1868 - 69 Gazetteer - Fenner
Gazetteer of Towns
STOCKBRIDGE, named from the Stockbridge Indians, was formed from Vernon and Augusta, (Oneida Co.,) and Smithfield and Lenox, May 20, 1836. It lies upon the east border of the County, north of center. Its surface is a rolling upland, broken by the deep valley of Oneida Creek, which extends in a north and south direction through the town, near the center. The summits of the hills are 500 to 800 feet above the valley. There is a succession of rapids and low falls on Oneida Creek, affording a great many mill sites. A short distance from Munnsville, near the center of town, are several caves, in limestone, but noxious gas has prevented any extensive exploration. Depressions resembling footprints of men, horses and cattle are found in the rock, forming the stream bed. Oriskany Creek takes its rise in the south part. The soil is clayey and gravelly loam. Limestone crops out upon the hill sides and is extensively quarried. Hydraulic limestone is also quarried near the falls of Oneida Creek. Near Cook's Corners is a ledge from which Gypsum is obtained. About one mile south-east of Munnsville, upon the hill side, is an ancient burial place. A small bone image of a woman was once found here, also iron and steel axes, gun barrels and fragments of gun locks, brass kettles, tobacco pipes, and other implements of peace and war. The axes were hatchet shaped, and marked under the eye with three stars. In the south-west part of the town are the ruins of an old fortification.
Munnsville, (p. v.) named for Asa Munn, the first store keeper in the town, is situated on Oneida Creek, and contains a church, several manufactories and about 300 inhabitants.

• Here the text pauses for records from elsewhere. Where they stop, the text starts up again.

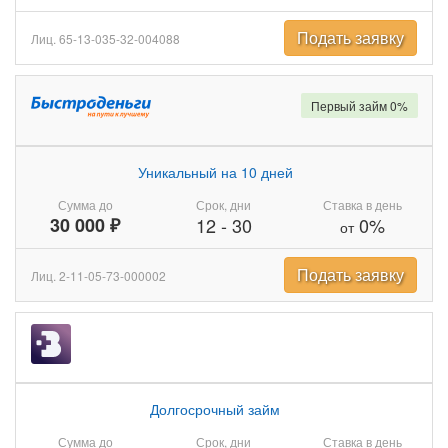
Подать заявку
Лиц. 65-13-035-32-004088
Первый займ 0%
Уникальный на 10 дней
Сумма до
Срок, дни
Ставка в день
30 000 ₽
12
-
30
0%
от
Подать заявку
Лиц. 2-11-05-73-000002
Долгосрочный займ
Сумма до
Срок, дни
Ставка в день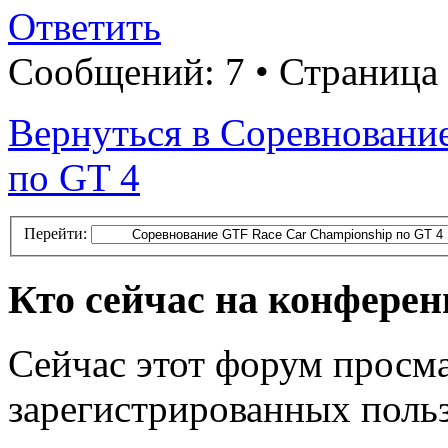
Ответить
Сообщений: 7 • Страница
Вернуться в Соревновани
по GT 4
Перейти:
Кто сейчас на конфере
Сейчас этот форум просма
зарегистрированных польз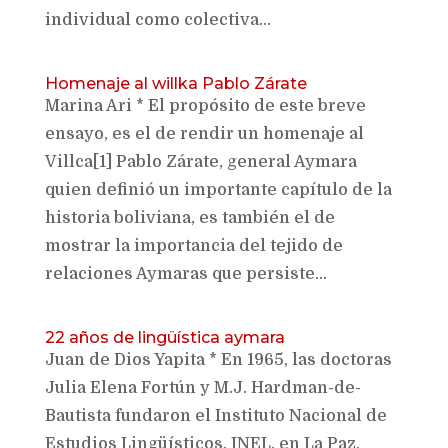
individual como colectiva...
Homenaje al willka Pablo Zárate
Marina Ari * El propósito de este breve
ensayo, es el de rendir un homenaje al
Villca[1] Pablo Zárate, general Aymara
quien definió un importante capítulo de la
historia boliviana, es también el de
mostrar la importancia del tejido de
relaciones Aymaras que persiste...
22 años de lingüística aymara
Juan de Dios Yapita * En 1965, las doctoras
Julia Elena Fortún y M.J. Hardman-de-
Bautista fundaron el Instituto Nacional de
Estudios Lingüísticos, INEL, en La Paz,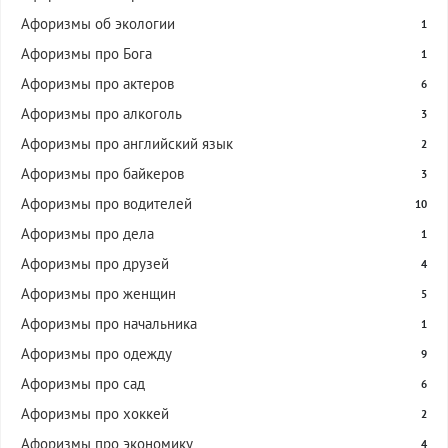
Афоризмы об экологии
1
Афоризмы про Бога
1
Афоризмы про актеров
6
Афоризмы про алкоголь
3
Афоризмы про английский язык
2
Афоризмы про байкеров
3
Афоризмы про водителей
10
Афоризмы про дела
1
Афоризмы про друзей
4
Афоризмы про женщин
5
Афоризмы про начальника
1
Афоризмы про одежду
9
Афоризмы про сад
6
Афоризмы про хоккей
2
Афоризмы про экономику
4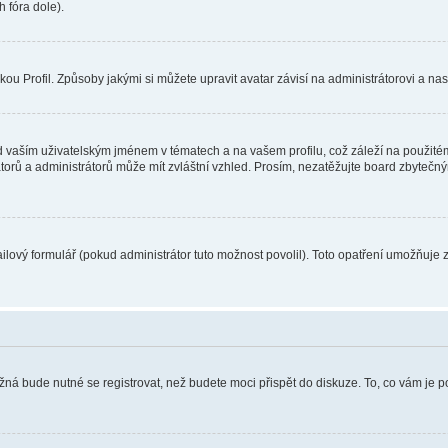
 fóra dole).
u Profil. Způsoby jakými si můžete upravit avatar závisí na administrátorovi a na
 vaším uživatelským jménem v tématech a na vašem profilu, což záleží na použitém
rátorů a administrátorů může mít zvláštní vzhled. Prosím, nezatěžujte board zbytečn
lový formulář (pokud administrátor tuto možnost povolil). Toto opatření umožňuje 
žná bude nutné se registrovat, než budete moci přispět do diskuze. To, co vám je 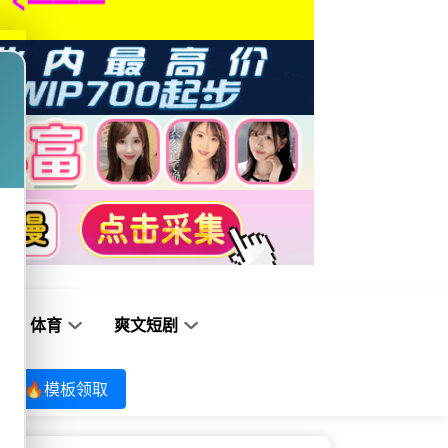
体育
爽文短剧
🔥模板领取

Knoxville, (Stockbridge p. o.) named from Herman Knox, an early resident, contains three churches and 25 or 30 homes.
Cook's Corners contains a church, a plaster mill and 15 or 20 houses.
The first settlement was made in 1791, in the south-east part of the town. Oliver Steward, Nathan Colvin, Barney, John and Alfred Edson, William, Elijah, and Joseph Devine, Wm. Sloan, Benajah House, Annos Bridge, James Taft, Aaron Jairus, Matthew Rankin, Jonathan Snow, Isaac Chadwick, Talcott Divan, Watrous Graves and Daniel Thurston, were among the early settlers of the town.
The first marriage was that of John Devine and Polly Edson, in 1793; and the first death that of the widow Ann Hall, in 1785. The first saw and grist mills were erected by Stockbridge Indians, on their reservation, about 1794. Edward Foster taught the first school in 1797. A mission church was erected on the Indian Reservation, near Cook's Corners, in 1800.
The census of 1865 gives the town the population of 1,125, and an area of 18,721 acres. There are sixteen school districts in the town, employing the same number of teachers. The whole number of pupils is 637, and the average attendance 267. The amount expended for school purposes in 1867 was $3,721.11.